Update from Tim - September 2018 24 September 2018
Kia ora and hi everyone,
I know it has been sometime since I have made contact with those of you who kindly supported me over the past year in seeking treatment with Axitinib. Thanks to the hundreds of you, I was able to access the Pharmac unfunded drug last year. I did well on this drug for nearly a year and it was actually quite gentle on me as opposed to other treatment lines I have used since my metastic diagnosis. After a period of time we self funded access to the treatment and then Pfizer started to funding the drug but unfortunately I appeared to be going backwards and not improving. Later I was required to fund a top up dose of Axitinib and while I responded in most areas there was still an area of tumour growth.
At around this time friends who live off shore and sponsor a chair of oncology at a US hospital contacted me. They mentioned they could provide access to a drug which has been seen as really responsive to individuals with metastic Renal cancer specifically with metastic bone disease. So while the decision I made would likely cut any ongoing funding of treatments from Pfizer in New Zealand I knew that this drug was really one I would be foolish to delay using. I actually never thought I would gain access to Cabozantinib as it has only been in play having had FDA clearance for renal cancer in the US for about two years. I have no idea how long it will take before it is funded by Pharmac and used for renal cancer in NZ. Probably years as it may come here funded for those with lung cancer yet not renal as we have seen more recently like the immunotherapy treatment line Keytruda funded for those with melanoma in NZ but not renal cancer. Only about 3% of all cancers are kidney cancer so it doesn’t have the rock star status and the power of lobby groups who support breast, lung, melanoma and prostate cancers which are considered the big ones effecting the NZ population.

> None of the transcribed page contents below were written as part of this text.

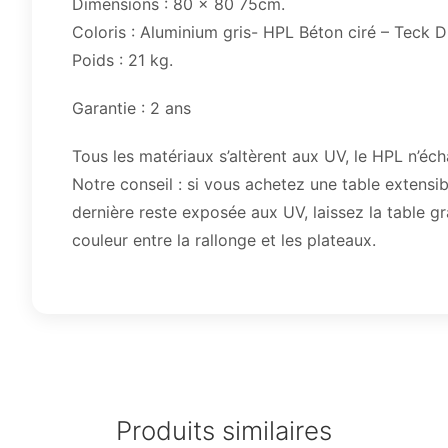
Dimensions : 80 x 80 75cm.
Coloris : Aluminium gris- HPL Béton ciré – Teck D
Poids : 21 kg.
Garantie : 2 ans
Tous les matériaux s’altèrent aux UV, le HPL n’éch
Notre conseil : si vous achetez une table extens
dernière reste exposée aux UV, laissez la table g
couleur entre la rallonge et les plateaux.
Produits similaires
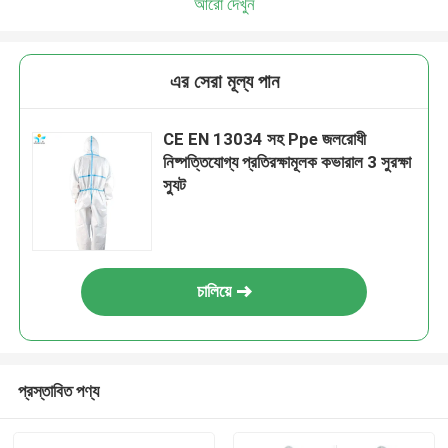
আরো দেখুন
এর সেরা মূল্য পান
CE EN 13034 সহ Ppe জলরোধী
নিষ্পত্তিযোগ্য প্রতিরক্ষামূলক কভারাল 3 সুরক্ষা
স্যুট
চালিয়ে
প্রস্তাবিত পণ্য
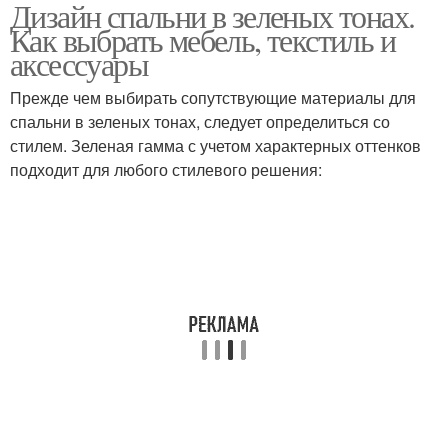
Дизайн спальни в зеленых тонах.
Как выбрать мебель, текстиль и
аксессуары
Прежде чем выбирать сопутствующие материалы для
спальни в зеленых тонах, следует определиться со
стилем. Зеленая гамма с учетом характерных оттенков
подходит для любого стилевого решения:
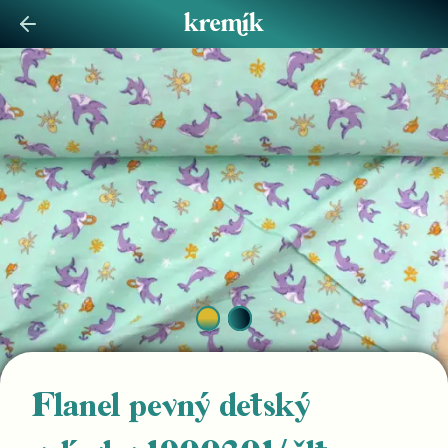
Flanel pevný detský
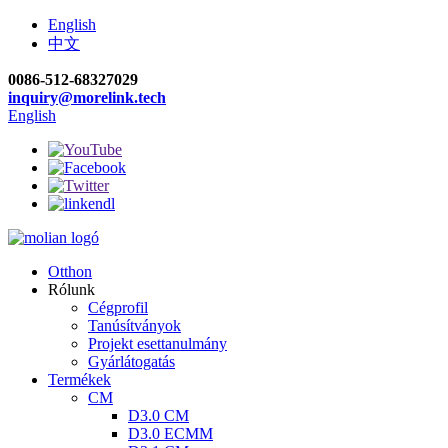
English
中文
0086-512-68327029
inquiry@morelink.tech
English
Otthon
Rólunk
Cégprofil
Tanúsítványok
Projekt esettanulmány
Gyárlátogatás
Termékek
CM
D3.0 CM
D3.0 ECMM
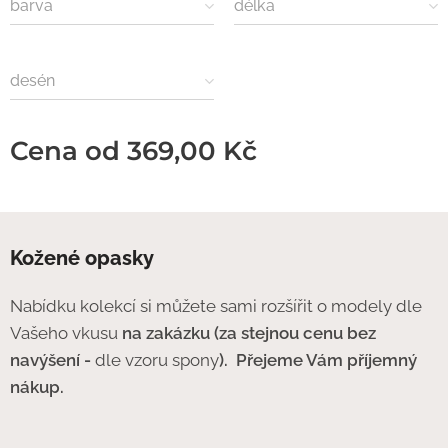
barva
délka
desén
Cena od
369,00
Kč
Kožené opasky
Nabídku kolekcí si můžete sami rozšířit o modely dle
Vašeho vkusu
na zakázku (za stejnou cenu bez
navýšení -
dle vzoru spony
).
Přejeme Vám příjemný
nákup.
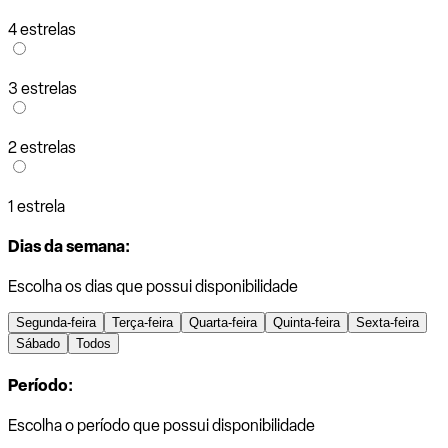
4 estrelas
3 estrelas
2 estrelas
1 estrela
Dias da semana:
Escolha os dias que possui disponibilidade
Segunda-feira
Terça-feira
Quarta-feira
Quinta-feira
Sexta-feira
Sábado
Todos
Período:
Escolha o período que possui disponibilidade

So it was an easy decision for me to stop my Axitinib and after a baseline scan commencing Cabozantinib. I have now been on this drug for a couple of months and I would be lying to say it has been a smooth road. It has hammered me a bit more than other drugs and certainly has it challenges. Although in saying that, while some of the side effects are not that pleasant, I am not getting as knocked around as others are (in the US) where it is commonly used. So I shouldn’t complain.
The great news is I had a scan session last week and I am clearly responding to this treatment. It’s early days yet for me to get some shrinkage which I haven’t had for over a year and stable disease is more than welcome news. This outcome allows me to continue with what is now known as my 4th treatment line. I am continuing on the maximum dosage until it ‘gives me the bash’ so much that I have to lower the dose and or have a few days break (one of the most common decisions patients on the drug make). So I am very fortunate not to be suffering to the extent many are on this drug.
Christmas and New Year will be on us before we can say boo so on that note best wishes wherever you maybe. I am not scheduled for another scan until mid January 2019 since I did so well with my most recent scan. For my colleagues at Air NZ I am working across all the cabin crew jet fleets while aligned more closely to the A320 leadership team. So I may see some of you around the circuit and trust all is well whatever sandpit you are playing in!
I apologise it’s been awhile I know since I have communicated what’s been going on yet I am pleased to share some great news with you all, nearly four years since my metastic diagnosis. I am still beating the odds challenging the bell curve and living very much with a purpose in my life. The support I get from Catherine is nothing short of amazing and to the others out there you know who you are and thank you always. It makes a significant difference to my ongoing wellbeing. Clementine is thriving and is a teenager next year - Go figure! But it sure keeps me on my toes and makes feel younger, not necessarily cooler (as I am frequently told that’s not cool Dad)! It’s tough when you are as big a dickhead as I am!
I will continue to keep you all updated as best I can and my quality of life is still far superior to the majority of those in my shoes and I am constantly told I look good. Whether that’s because I do or because people are unsure what to say - I’ll take it anyway. I look forward to the summer ahead of us while always enjoying what the season of spring provides us along with feeling privileged living in Aoteaeroa, New Zealand.
Trusting this finds you, your family and friends well?
Good to read your update. Blessings to you and your family, Tim.